DIRECTIONS: Omit all pictures. Copy exactly the lines from the line containing "máy in hóa đơn" to the end of the listing, with both ends included.

━━━ MATERIAL SUPPLIED ━━━

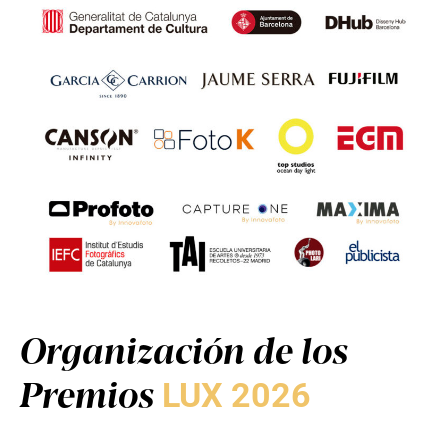
Organización de los
Premios
LUX 2026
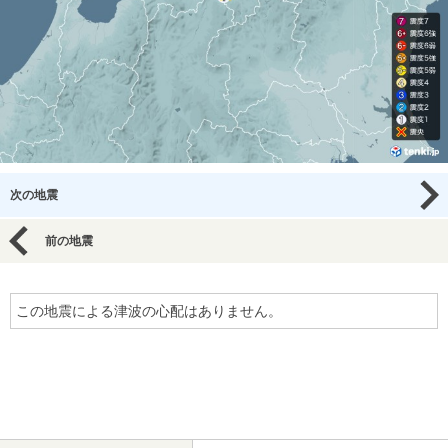
次の地震
前の地震
この地震による津波の心配はありません。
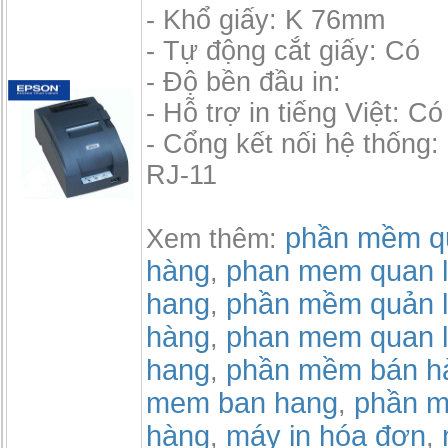
- Khổ giấy: K 76mm
- Tự động cắt giấy: Có
- Độ bền đầu in:
- Hỗ trợ in tiếng Việt: Có
- Cổng kết nối hệ thống
RJ-11
phần mềm qu
Xem thêm:
hàng
phan mem quan l
,
hang
phần mềm quản l
,
hàng
phan mem quan l
,
hang
phần mềm bán h
,
mem ban hang
phần m
,
hàng
máy in hóa đơn
,
,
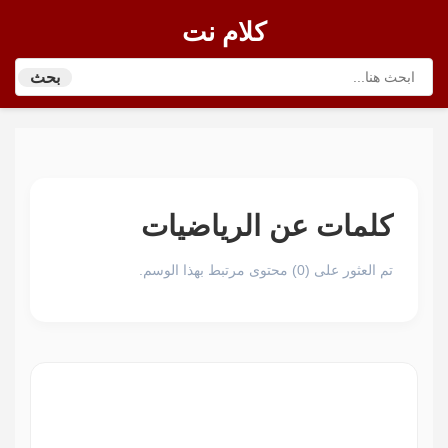
كلام نت
بحث
كلمات عن الرياضيات
تم العثور على (0) محتوى مرتبط بهذا الوسم.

━━━

REPLY TO THE TASK:
máy in hóa đơn
,
,
كلام نت
بحث
كلمات عن الرياضيات
تم العثور على (0) محتوى مرتبط بهذا الوسم.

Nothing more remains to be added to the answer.